Aphex Twin made this obscure British digital wave synthesizer the centerpiece of his sound in the early 1990s, which tells you something about its potential despite its reputation for being nearly impossible to program. Designed by Mike Lynch for Cheetah International in 1989, the MS800 arrived as an affordable entry point into wavetable synthesis at a time when similar gear cost significantly more.
The MS800 is a half-rack module built from steel with 15-voice polyphony and 16-part multitimbral MIDI support, letting you layer different sounds across multiple MIDI channels with dynamic voice allocation. It uses 8-bit companded digital wavetable synthesis with 21 waveforms that you sequence together to create evolving textures similar to PPG or Korg Wavestation, except without any filtering—which gives it that distinctive gritty, aliased character that's either a feature or a bug depending on what you're after. Each patch contains up to 14 tones, and you can program velocity crossfades between waveforms to shape how sounds respond to your playing. The module stores 50 patches and 50 tones in ROM plus another 50 of each in RAM, all editable from the front panel and saveable via MIDI SysEx. Rear connections include MIDI In/Out/Thru, stereo audio outputs, and a power inlet.

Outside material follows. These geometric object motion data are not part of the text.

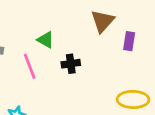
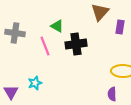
black cross: (71, 64) -> (76, 44), size x1.5

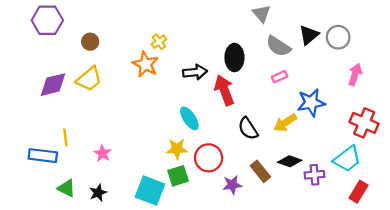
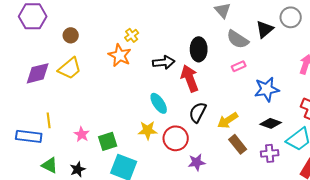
gray circle: (338, 37) -> (291, 17), moved
yellow arrow: (285, 123) -> (228, 120), moved
black semicircle: (248, 129) -> (198, 112), moved, turned 60
black diamond: (290, 161) -> (271, 123), moved
brown rectangle: (260, 171) -> (238, 144), moved
green square: (178, 176) -> (108, 141), moved

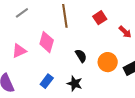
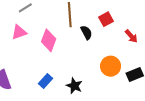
pink triangle: (19, 51) -> (19, 32), moved
black semicircle: (81, 56) -> (86, 33), moved

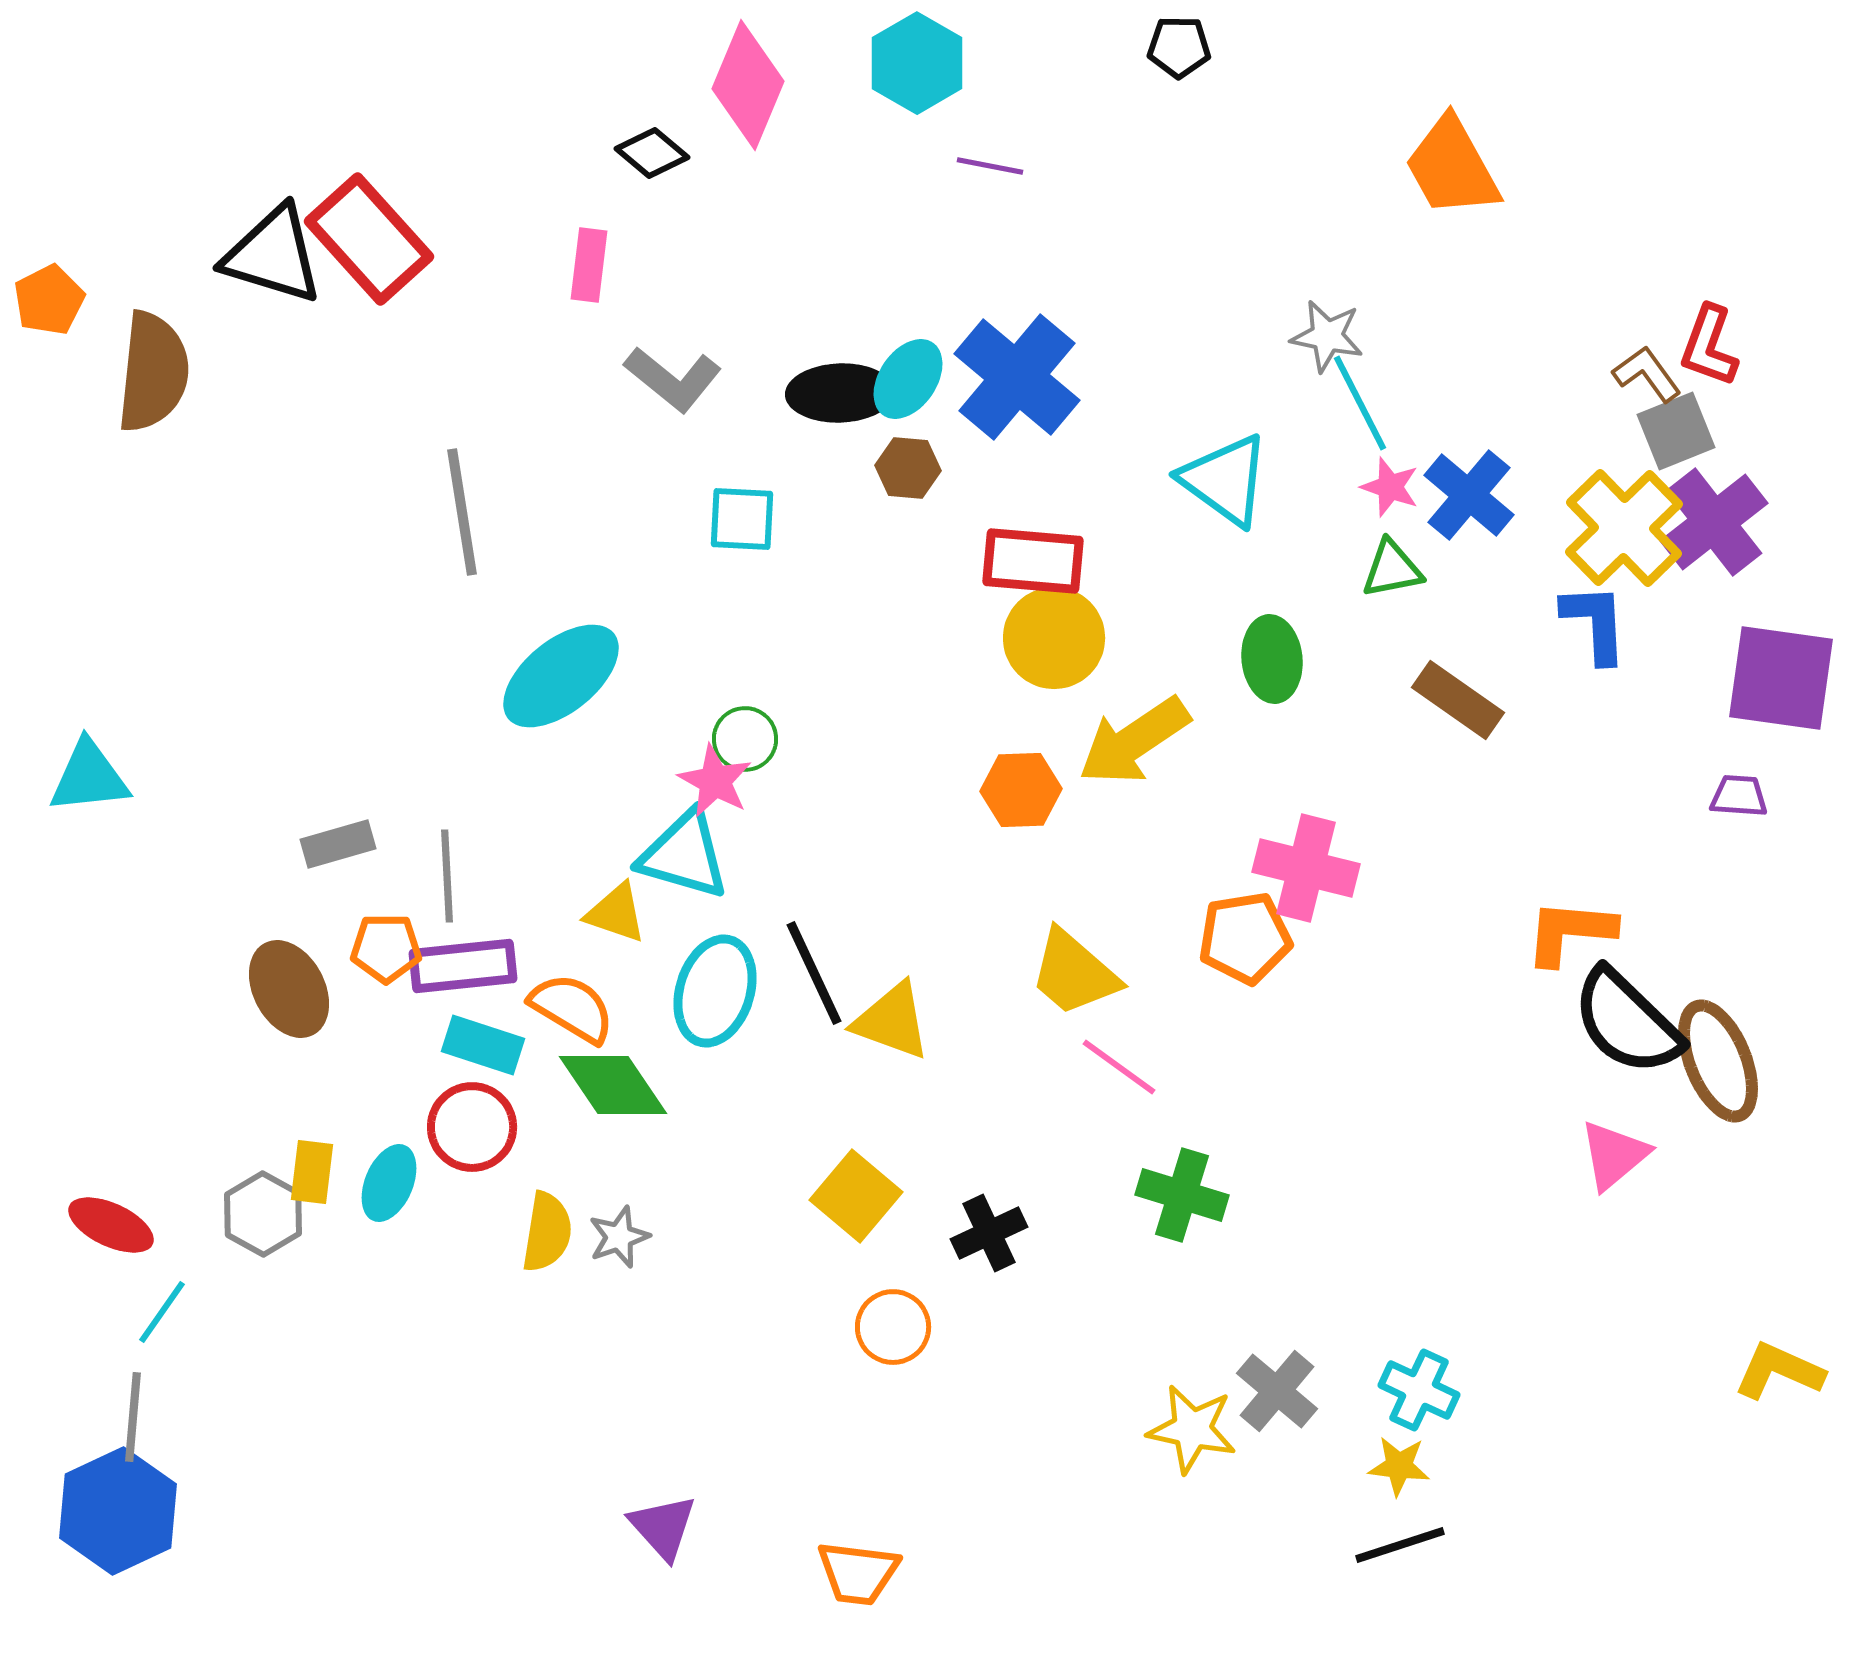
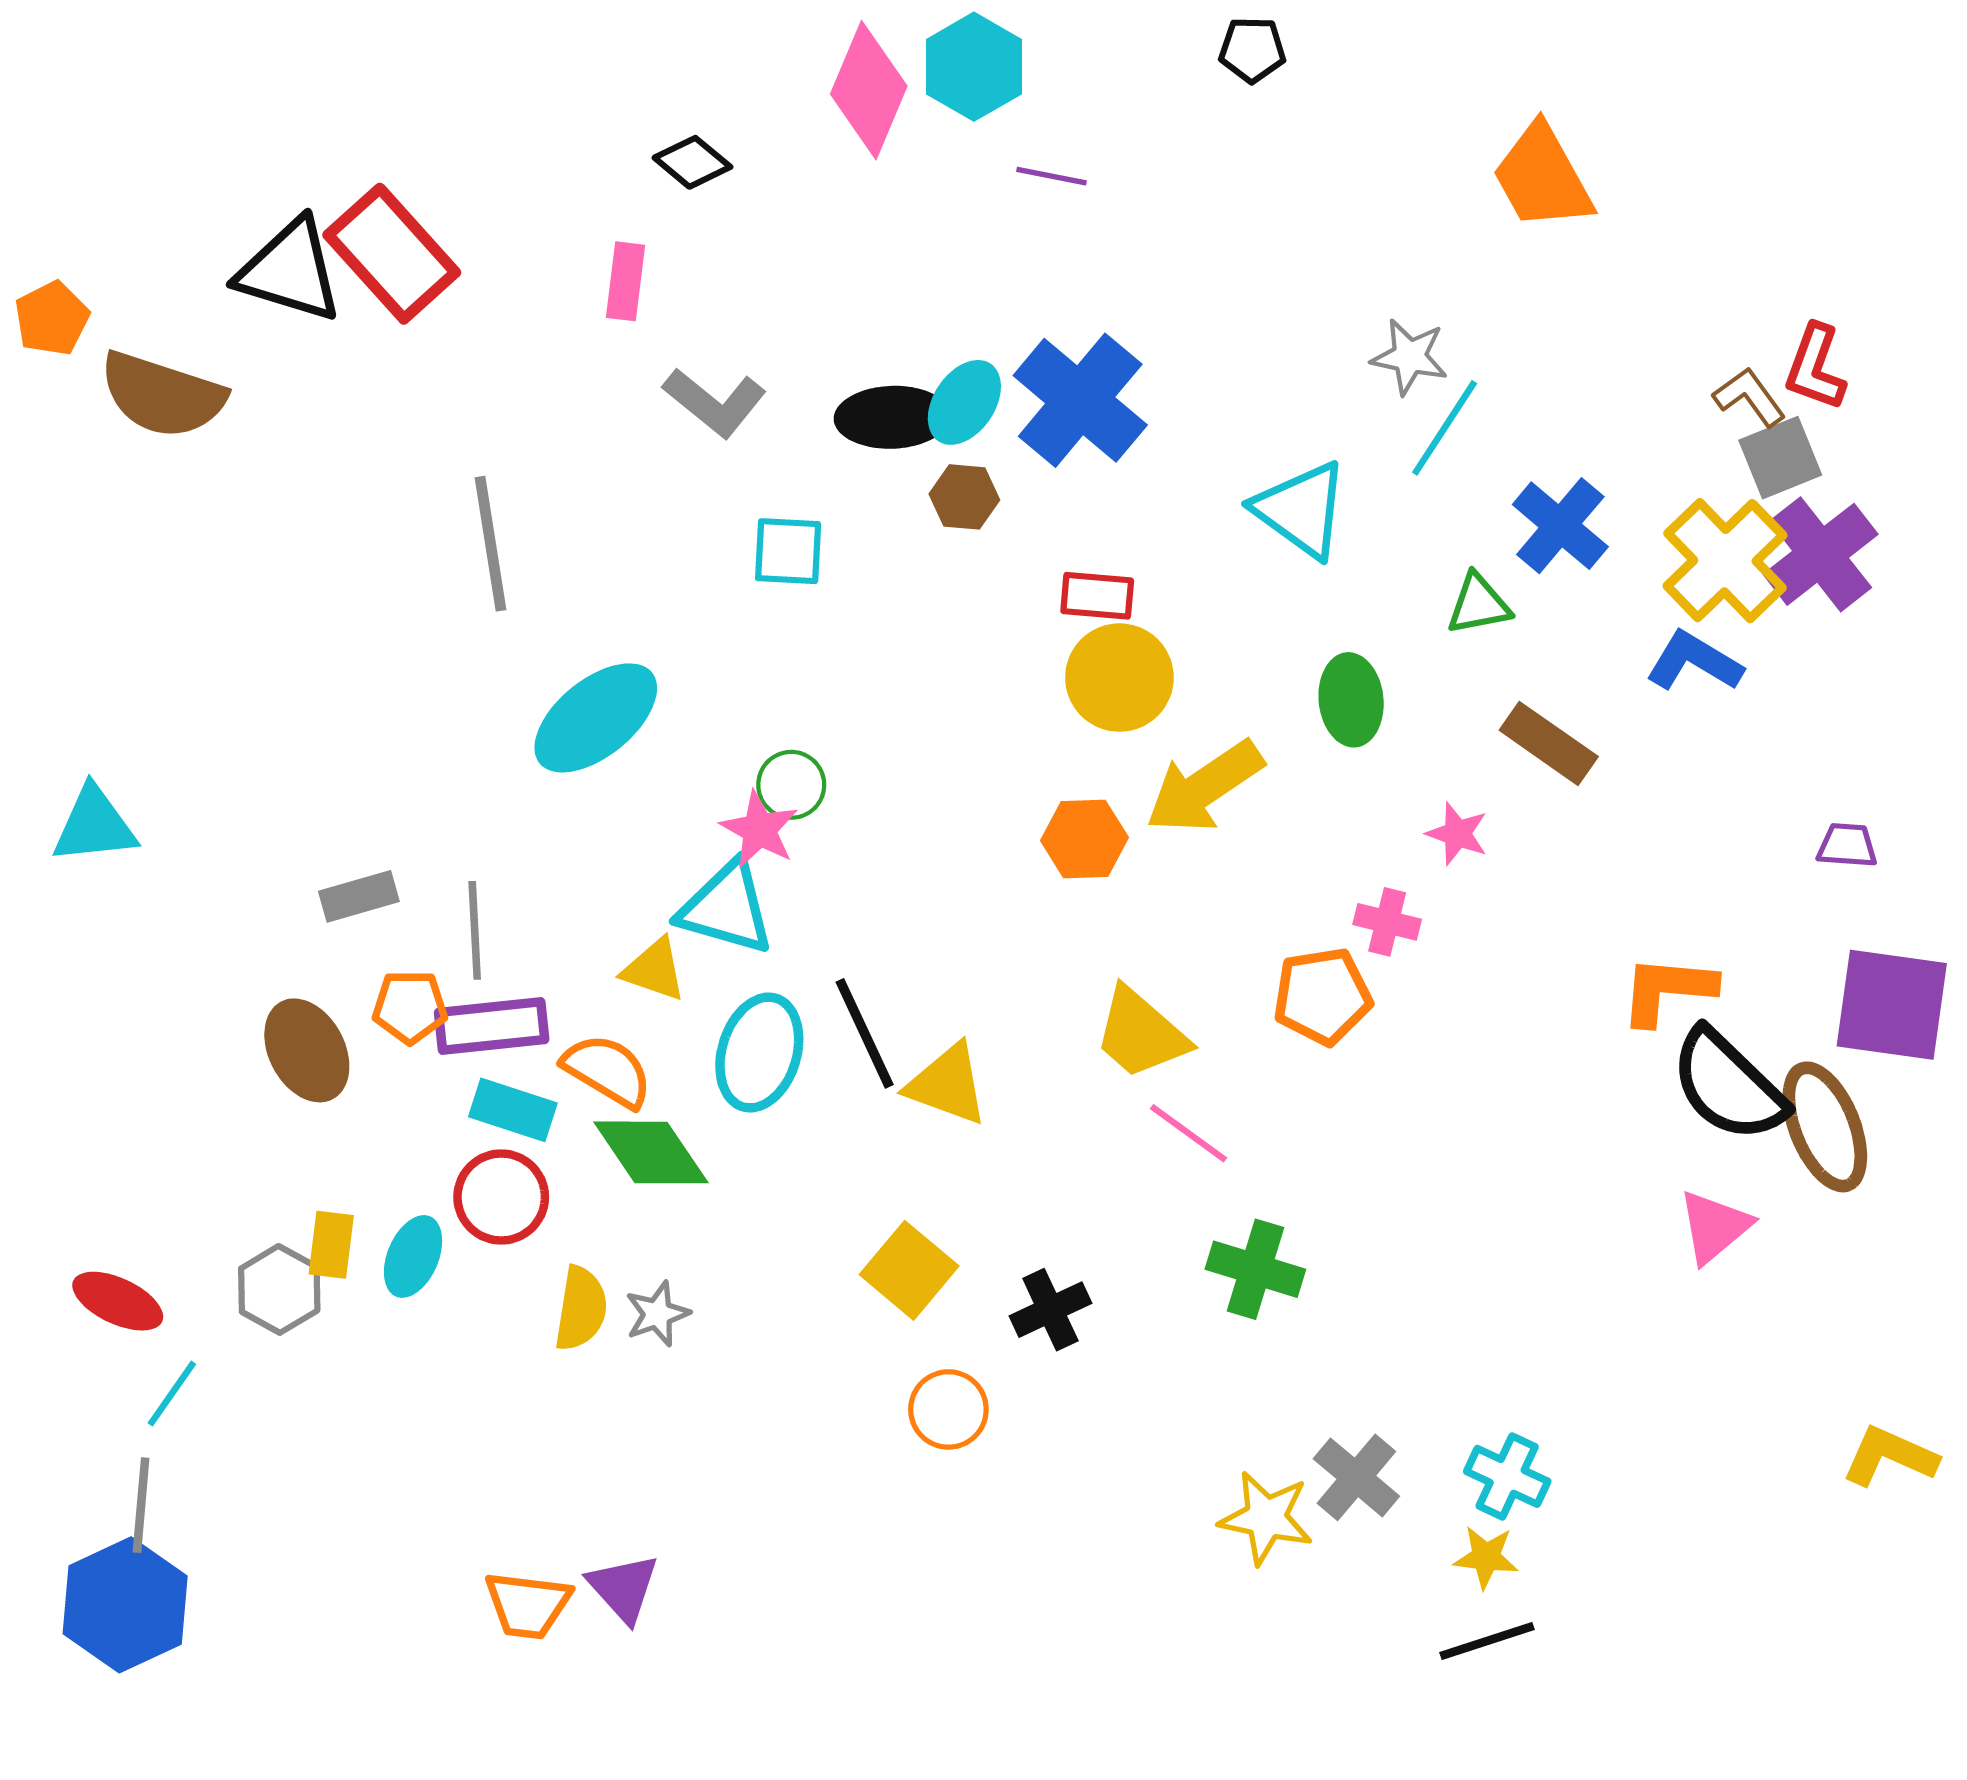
pink diamond: (748, 85) -> (869, 90), moved
brown semicircle: (153, 372) -> (162, 395), turned 102
cyan line: (1360, 403) -> (1445, 428), turned 60
pink star: (1390, 487) -> (1457, 834), moved
red rectangle: (1033, 561) -> (1097, 596), size x0.7
blue L-shape: (1595, 623) -> (1694, 662), turned -56
purple square: (1781, 678) -> (1892, 1005), moved
pink cross: (1306, 868) -> (1387, 922), size x0.6
purple triangle: (663, 1527) -> (623, 1588), moved
orange trapezoid: (858, 1573) -> (528, 1605), moved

Here's where things get real: the interface is a two-digit LED display and ten push buttons, which makes programming feel like solving a puzzle with your eyes closed. The manual is dense text with minimal graphics, and there's no computer editor to ease the pain. That said, people who've invested the time swear by its lo-fi digital weirdness and the bell-like tones it excels at creating. It's genuinely one of a kind, built for the patient and experimental.